In recent weeks, while sidelined on my couch by either my being sick or E clinging to me like a sweaty, ginger starfish, I noticed a trend in a lot of conversations raised in my online mommy groups that bothers me. The newest harping point is not routine infant circumcision or vaccination or carseat safety (all the online equivalent of the H-bomb under the right circumstances), its on mothers "letting themselves go" and "losing themselves to mothering.". Moms criticizing other women in trenches of parenting for not being mom enough.
I should preface what I'm about to say with the admission that I am likely biased toward one side of this argument.
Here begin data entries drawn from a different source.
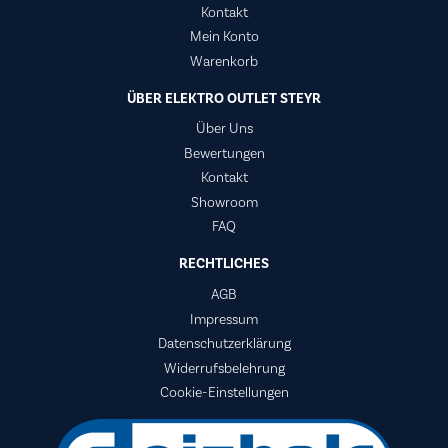
Kontakt
Mein Konto
Warenkorb
ÜBER ELEKTRO OUTLET STEYR
Über Uns
Bewertungen
Kontakt
Showroom
FAQ
RECHTLICHES
AGB
Impressum
Datenschutzerklärung
Widerrufsbelehrung
Cookie-Einstellungen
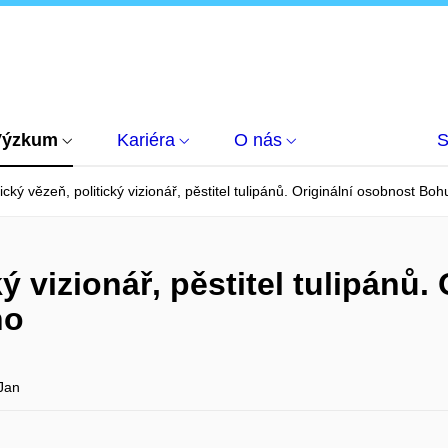
Výzkum
Kariéra
O nás
S
tický vězeň, politický vizionář, pěstitel tulipánů. Originální osobnost B
ký vizionář, pěstitel tulipánů
ho
Jan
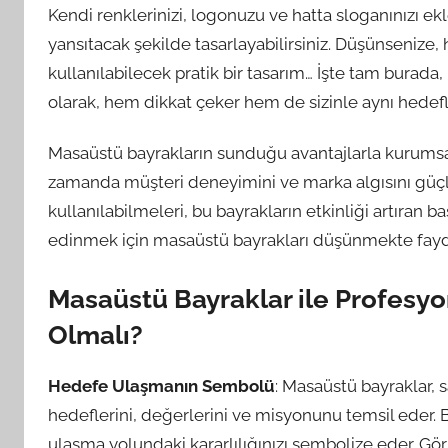
Kendi renklerinizi, logonuzu ve hatta sloganınızı e
yansıtacak şekilde tasarlayabilirsiniz. Düşünseniz
kullanılabilecek pratik bir tasarım… İşte tam burada, 
olarak, hem dikkat çeker hem de sizinle aynı hedefle
Masaüstü bayrakların sunduğu avantajlarla kurumsal 
zamanda müşteri deneyimini ve marka algısını güçlend
kullanılabilmeleri, bu bayrakların etkinliği artıran ba
edinmek için masaüstü bayrakları düşünmekte fayd
Masaüstü Bayraklar ile Profesyo
Olmalı?
Hedefe Ulaşmanın Sembolü
: Masaüstü bayraklar, 
hedeflerini, değerlerini ve misyonunu temsil eder. 
ulaşma yolundaki kararlılığınızı sembolize eder. Görse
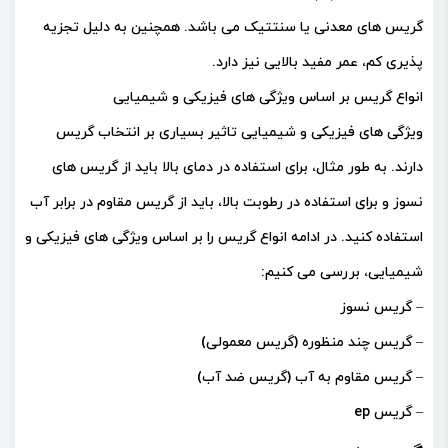
گریس های معدنی یا سنتتیک می باشد. همچنین به دلیل تجزیه
پذیری کم، عمر مفید بالایی نیز دارد.
انواع گریس بر اساس ویژگی های فیزیکی و شیمیایی
ویژگی های فیزیکی و شیمیایی تاثیر بسیاری بر انتخاب گریس
دارند. به طور مثال، برای استفاده در دمای بالا باید از گریس های
نسوز و برای استفاده در رطوبت بالا، باید از گریس مقاوم در برابر آب
استفاده کنید. در ادامه انواع گریس را بر اساس ویژگی های فیزیکی و
شیمیایی، بررسی می کنیم:
– گریس نسوز
– گریس چند منظوره (گریس معمولی)
– گریس مقاوم به آب (گریس ضد آب)
– گریس ep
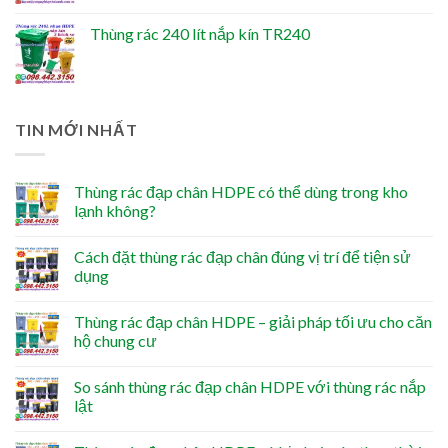
Thùng rác 240 lít nắp kín TR240
TIN MỚI NHẤT
Thùng rác đạp chân HDPE có thể dùng trong kho
lạnh không?
Cách đặt thùng rác đạp chân đúng vị trí để tiện sử
dụng
Thùng rác đạp chân HDPE – giải pháp tối ưu cho căn
hộ chung cư
So sánh thùng rác đạp chân HDPE với thùng rác nắp
lật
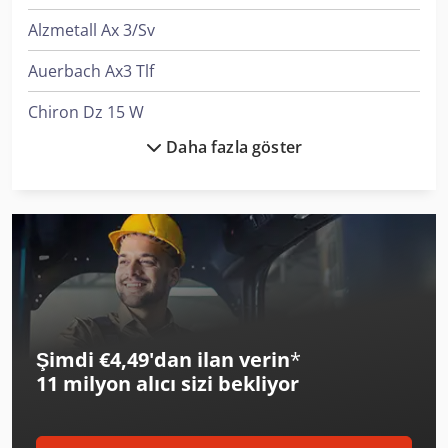
Alzmetall Ax 3/Sv
Auerbach Ax3 Tlf
Chiron Dz 15 W
Daha fazla göster
Elumatec Sbz 140
Genie Z-34/22 Ic
Graule Zs 135 N
Graule Zs 85 N
Hitachi Zw370-6
Şimdi €4,49'dan ilan verin
*
Hitachi Zw75-6
11 milyon alıcı
sizi bekliyor
Hitachi Zw95-6
Hitachi Zx26U-6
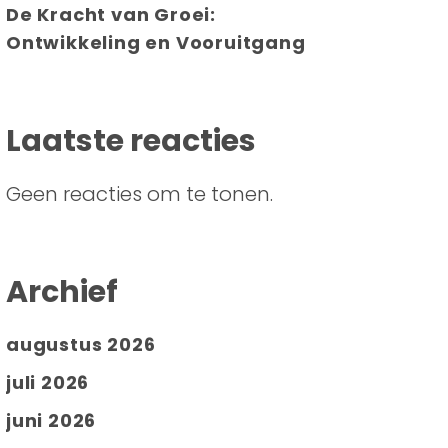
De Kracht van Groei:
Ontwikkeling en Vooruitgang
Laatste reacties
Geen reacties om te tonen.
Archief
augustus 2026
juli 2026
juni 2026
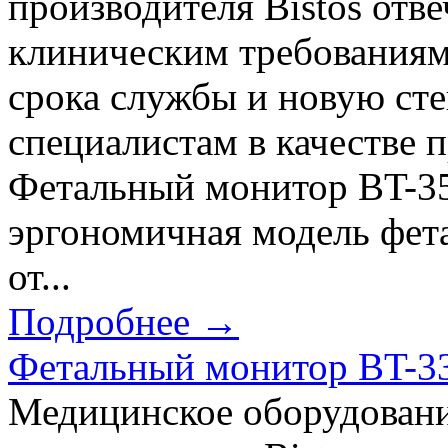
производителя Bistos отв
клиническим требованиям
срока службы и новую ст
специалистам в качестве 
Фетальный монитор BT-35
эргономичная модель фет
от...
Подробнее →
Фетальный монитор BT-33
Медицинское оборудовани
I have two crazy, busy girls who I want to be able to do and see everything with every day. I want my time with them to matter. Because of that I am always tired and usually look like crap. While I'm always clean, makeup has become a rarity akin to tap-dancing unicorns. And that's fine with me because looking like a contestant on America's Next Top Model (is that even a show anymore?) is not my priority- my children are.
That is not to say that those mystical women who have both children and a full face of MAC don't have their kids in their forefronts of their minds, just that they prioritize life differently. Neither one of us is right or wrong. And when I see you in public I don't judge you for looking so good, I'm happy that you are happy. I am glad that you are able to strike compromises in your life that allow you to have the things you deem important in your life. All I ever hope for you is that you see the forest for the trees and don't judge women who struggle as much or more than you do every single day. So often we like to reflect on how, "Kids can be so cruel.". What we neglect to remember is that their mothers have the same capability to cut others down and reinforce the wrong lessons in their children without meaning to.
Because I forever hold out that hope seeing declarations of how miserable my husband must be to be married to someone who has "given up" hardens me a little more each time. Being preached to a la 1950's finishing schools about how you have to hyper-value your appearance to be a "good mom" is what bothers me the most however. A recent post read to the effect of, "I realized I don't value myself because I don't have my hair done, makeup done, etc. Now I'm doing it and YOU should be too because if you aren't you obviously don't value yourself either.". While I was happy for the original poster that she felt better about herself, why did her own feelings and circumstances have to be transferred onto other moms? Why does having a child make us experts on how other people should live their lives? When does being a friend turn into being a mom friend and a mom friend into just another one of those women who will judge you?
The Trouble with the Transience of "Mommy Friends"
I am luckier than most in that I have a strong core group of mommy friends: I am fortunate enough to have two B's (one in town, one in the city) who are both amazing, gentle moms to little boys (and city B's brand new baby girl!). I am blessed to have a sister-in-law that I love dearly. I have the sweetest American friend ever in J! I have my life-long not-yet-mama friends C and C that I treasure beyond words. I have online friends I want to meet so badly it pains me ;) . But I think one of the largest roadblocks I've encountered in the world of parenting and my own struggle for a sense of value is the transience of the "mommy friend".
As I write that last bit I feel like I'm titling a mystery novel even though its a phenomenon I've seen, been a victim of and have likely inflicted on other moms (dear those moms, I'm so sorry). The transient mommy friend is a woman you become so close to after bonding over your parenting battle wounds, your successes, your great fears and failings- and then one day she's no longer there. Maybe you drift apart and then one day realize you haven't talked in forever. Maybe you've had a new baby and she seems to effectively cut you out. Maybe you find yourself illogically angry with her because she seems to have an easier life as a mom than you. Maybe you struggle with the fact that outside of being moms you have nothing in common. Regardless of the reason it hurts.
It hurts because one of the great struggles of being a parent is in finding connection with anyone whose hands are not perpetually sticky, who can speak in full sentences and who understands the social etiquette of not running into the bathroom unannounced. You crave that human contact to both build your own "village" and to validate that your thoughts and feelings on anything and everything still have merit in the world...that you still have merit in the world.
Who Determines the Value of a Mother?
I for one would really like to know so I can just pick up my report card already (haha). But speaking frankly, what does a mom have to do to be enough? If you work, you should be home. If you're home, dear God you need to head back to work already! If you have it together, moms will hate you. If you don't have it together, moms will talk about you. What exactly is the standard for being the World's Okayest Mom? And is it okay to just be okay? Will your inability to forge the right connections in your village fail your child down the line? Has having birthed a little person made you inferior? Are you even valid anymore?
Sadly, as a young mom in the trenches, I have no answers as to how we should determine a mother's value. Am I enough? I don't know. I do however think on Layton's last statement to Canada (as I often do) when I think on mommy-kind's struggle for intrinsic value,
"My friends, love is better than anger. Hope is better than fear. Optimism is better than despair. So let us be loving, hopeful and optimistic. And we’ll change the world."So until the day we come together and change the world of parenting I'll be waiting to find out if I am mom enough...from the only people whose judgement will matter to us as mothers in the end.